Vereinsmeier: Wieso hat der Jugendladen plötzlich doch gewonnen?

Eigentlich müsste die Frage lauten: wieso war das Ergebnis überhaupt knapp?

Ich will von vorne beginnen. Um gewinnen zu können ist eine große Werbeaktion notwendig. Fast alle Vereine schreiben Rundmails und sms. Das haben wir auch getan, aber sie führen kaum zum Erfolg. Wirklich dauerhaft abstimmen scheinen nur die Menschen, die sich in besonderer Weise mit dem Verein verbunden fühlen. Die Aussicht auf Erfolg scheint auch eine große Rolle zu spielen.

Viele Besucher der Strochenhomepage sind mit Begeisterung dabei und daher war die Homepage ein Medium, mit dem wir viele Unterstützer gewinnen konnten. Vermutlich kann kaum ein Verein auf eine Homepage zurückgreifen, die zwischen 1500 und 2000 Besucher am Tag hat. Das war unsere Chance.

Wir haben schon recht früh die abgegebenen Stimmen aufgezeichnet und Diagramme erstellt. Aus deren Kurven konnten wir herauslesen, wann wir von den hinteren Plätzen auf den vordersten wandern würden. Das hat soweit auch alles ganz gut geklappt.

Kurz hatten wir unsere Gewissensfragen: wir haben uns die "Konkurrenz" genau angesehen und es tauchte die Frage auf, ob wir beispielsweise einem Kinderheim den Gewinn wegnehmen wollten. Wir überlegten sogar, ob wir unseren Gewinn am Ende teilen sollten.

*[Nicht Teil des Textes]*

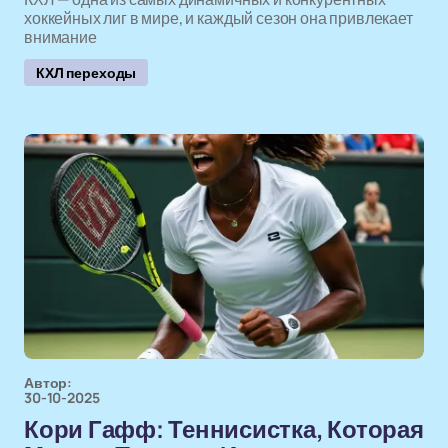
хоккейных лиг в мире, и каждый сезон она привлекает
внимание
КХЛ переходы
Автор:
30-10-2025
Кори Гафф: Теннисистка, Которая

Dann kamen die Unregelmäßigkeiten ins Spiel.

Bis Mitte April kämpften noch zwei ganz andere Vereine um den ersten Platz. Am 15. April entstand plötzlich ein Knick im Diagramm. Ein Verein hatte von einem auf den anderen Tag urplötzlich etwa 40 Stimmen täglich mehr, das entsprach einem Sprung auf 150 Prozent. Wo kamen diese Anzahl von Abstimmmern her. Gab es eine außergewöhnliche Werbeaktion?

Wir beobachteten die Daten weiter. Bald war klar, dass die beiden "Kurven" (unsere und die der Konkurrenz) trotz des ungewöhnlichen Stimmenzuwachses der Konkurrenz sich demnächst schneiden, wir damit auf den ersten Platz gelangen und rein rechnerisch dort auch bleiben würden. Doch mit dem Überholen (also als wir den ersten Platz einnahmen) entstand ein zweiter Knick in der Kurve der Konkurrenz. Ab jetzt bekamen wir sie nicht mehr los. Welche Werbemethode könnten die noch besitzen um den 2000 Besuchern der Storchenseite sogar die Stirn bieten zu können?

Wir bekamen immer mehr Unterstützer. Bis Mitte Mai fiel auf, dass es so gelang, täglich bis zur Mittagszeit etwa 150 Stimmen Vorsprung hinzubekommen, der ab 13 Uhr bis zum späten Abend wieder auf Null zurückfiel, zeitweise landeten wir sogar auf dem zweiten Platz. Wie konnte es sein, dass so viele Unterstützer der Konkurrenz nur ab dem Nachmittag abstimmen? Hatten die sich alle abgesprochen oder wie erklärt man so eine Anomalie?

Einer unserer Helfer programmierte daraufhin ein Programm, welches die Stimmen alle 2 Minuten durchgehend aufzeichnete. Wir hatten einen genauen Überblick über das Abstimmverhalten der Menschen. Heraus kam, dass fast ein Drittel aller Nutzer kurz nach dem Aufstehen abstimmten, der Rest gleichmäßig über den Tag verteilt. Ab 22 Uhr brach die Kurve ein und über die Nacht kamen kaum Stimmen herein. Das war bei allen aufgezeichneten Vereinen so.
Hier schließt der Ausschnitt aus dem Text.